==== DATA SECTION ====

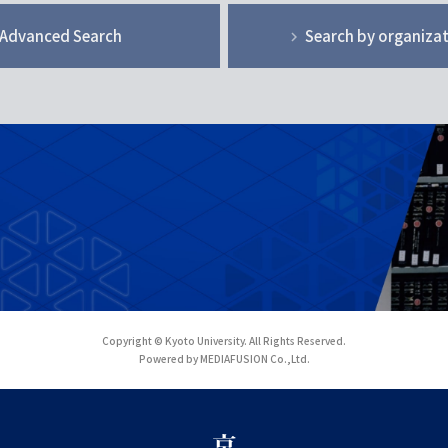
Advanced Search
Search by organiza
Copyright © Kyoto University. All Rights Reserved.
Powered by MEDIAFUSION Co.,Ltd.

====

Take the data above and set it down exactly, images excluded.

→ **RESULT BELOW**:
Advanced Search
Search by organiza
Copyright © Kyoto University. All Rights Reserved.
Powered by MEDIAFUSION Co.,Ltd.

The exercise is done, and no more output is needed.